### AIM OF THE TASK
Your answer should be one number: how many lines of the data include the string "elements"?

[[ INPUT DATA, beginning ]]

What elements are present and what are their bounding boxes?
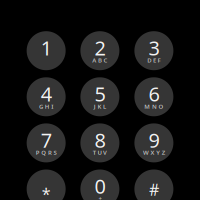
staticText: 0 — [94, 172, 105, 200]
staticText: WXYZ — [143, 148, 165, 156]
button[interactable]: 1 — [27, 31, 66, 70]
staticText: GHI — [39, 102, 53, 110]
staticText: 7 — [41, 126, 52, 154]
staticText: # — [149, 179, 159, 200]
button[interactable]: 3 — [134, 31, 173, 70]
staticText: 2 — [94, 34, 105, 61]
staticText: + — [98, 194, 101, 200]
staticText: 3 — [148, 34, 159, 61]
staticText: ABC — [92, 56, 108, 64]
button[interactable]: # — [134, 170, 173, 200]
button[interactable]: 5 — [80, 77, 119, 116]
staticText: 4 — [41, 80, 52, 107]
button[interactable]: 0 — [80, 170, 119, 200]
button[interactable]: 6 — [134, 77, 173, 116]
staticText: TUV — [93, 148, 107, 156]
button[interactable]: 9 — [134, 123, 173, 162]
staticText: JKL — [94, 102, 106, 110]
button[interactable]: 4 — [27, 77, 66, 116]
staticText: MNO — [144, 102, 164, 110]
staticText: * — [42, 183, 51, 200]
button[interactable]: 7 — [27, 123, 66, 162]
staticText: 1 — [41, 34, 52, 61]
staticText: 9 — [148, 126, 159, 154]
staticText: 5 — [94, 80, 105, 107]
staticText: DEF — [147, 56, 160, 64]
button[interactable]: 8 — [80, 123, 119, 162]
staticText: 8 — [94, 126, 105, 154]
button[interactable]: 2 — [80, 31, 119, 70]
staticText: PQRS — [36, 148, 57, 156]
staticText: 6 — [148, 80, 159, 107]
button[interactable]: * — [27, 170, 66, 200]
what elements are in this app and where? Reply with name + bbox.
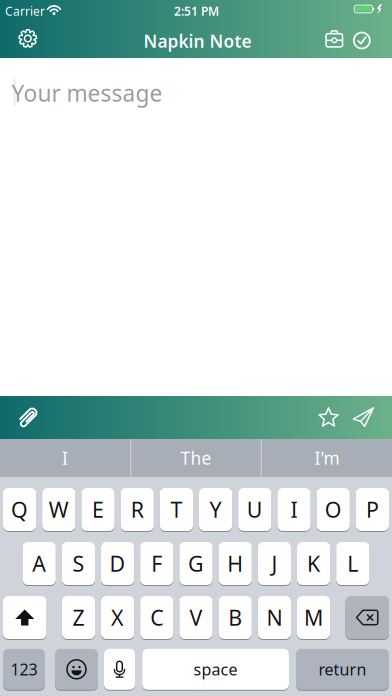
staticText: I xyxy=(290,495,298,524)
staticText: C xyxy=(150,603,163,632)
staticText: Napkin Note xyxy=(144,30,252,52)
button[interactable]: Settings xyxy=(16,26,40,50)
button[interactable]: Y xyxy=(199,488,232,532)
staticText: return xyxy=(318,659,366,680)
button[interactable]: Done xyxy=(351,30,373,52)
staticText: G xyxy=(188,549,204,578)
button[interactable]: Attach xyxy=(16,405,40,430)
staticText: O xyxy=(325,495,342,524)
staticText: Q xyxy=(11,495,28,524)
staticText: U xyxy=(247,495,263,524)
button[interactable]: Z xyxy=(62,596,95,640)
staticText: Carrier xyxy=(5,3,45,19)
button[interactable]: I'm xyxy=(262,439,392,477)
button[interactable]: A xyxy=(23,542,56,586)
staticText: X xyxy=(111,603,124,632)
staticText: I xyxy=(62,446,68,470)
button[interactable]: J xyxy=(258,542,291,586)
staticText: S xyxy=(72,549,84,578)
button[interactable]: Archive xyxy=(322,28,346,52)
button[interactable]: 123 xyxy=(3,648,45,690)
button[interactable]: space xyxy=(142,648,289,690)
button[interactable]: G xyxy=(179,542,213,586)
staticText: D xyxy=(110,549,126,578)
button[interactable]: Send xyxy=(352,407,374,428)
button[interactable]: S xyxy=(62,542,95,586)
button[interactable]: P xyxy=(356,488,389,532)
staticText: I'm xyxy=(314,446,339,470)
button[interactable]: O xyxy=(317,488,350,532)
staticText: A xyxy=(32,549,46,578)
staticText: J xyxy=(271,549,277,578)
button[interactable]: Delete xyxy=(346,596,389,640)
staticText: B xyxy=(228,603,242,632)
button[interactable]: C xyxy=(140,596,173,640)
button[interactable]: I xyxy=(0,439,130,477)
button[interactable]: V xyxy=(179,596,213,640)
button[interactable]: M xyxy=(297,596,330,640)
staticText: P xyxy=(366,495,379,524)
button[interactable]: Q xyxy=(3,488,36,532)
staticText: T xyxy=(170,495,182,524)
button[interactable]: The xyxy=(131,439,261,477)
staticText: space xyxy=(194,659,238,680)
staticText: N xyxy=(266,603,282,632)
button[interactable]: F xyxy=(140,542,173,586)
button[interactable]: Dictation xyxy=(104,648,135,690)
button[interactable]: X xyxy=(101,596,134,640)
button[interactable]: Favorite xyxy=(318,406,340,428)
button[interactable]: Shift xyxy=(3,596,46,640)
button[interactable]: return xyxy=(296,648,389,690)
staticText: Z xyxy=(72,603,84,632)
staticText: V xyxy=(190,603,202,632)
button[interactable]: N xyxy=(258,596,291,640)
button[interactable]: H xyxy=(219,542,252,586)
button[interactable]: B xyxy=(219,596,252,640)
staticText: Your message xyxy=(12,78,162,108)
staticText: R xyxy=(131,495,144,524)
staticText: M xyxy=(304,603,323,632)
staticText: Y xyxy=(210,495,222,524)
button[interactable]: L xyxy=(336,542,369,586)
staticText: H xyxy=(227,549,243,578)
button[interactable]: I xyxy=(277,488,311,532)
button[interactable]: D xyxy=(101,542,134,586)
button[interactable]: R xyxy=(121,488,154,532)
button[interactable]: K xyxy=(297,542,330,586)
staticText: W xyxy=(49,495,69,524)
button[interactable]: U xyxy=(238,488,271,532)
staticText: K xyxy=(307,549,320,578)
button[interactable]: E xyxy=(81,488,115,532)
staticText: E xyxy=(92,495,104,524)
button[interactable]: T xyxy=(160,488,193,532)
button[interactable]: Emoji xyxy=(55,648,98,690)
staticText: 2:51 PM xyxy=(174,3,219,19)
staticText: F xyxy=(151,549,162,578)
staticText: The xyxy=(180,446,212,470)
button[interactable]: W xyxy=(42,488,75,532)
staticText: 123 xyxy=(10,659,38,680)
staticText: L xyxy=(347,549,358,578)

[[ INPUT DATA, end ]]

### EXERCISE RESPONSE
2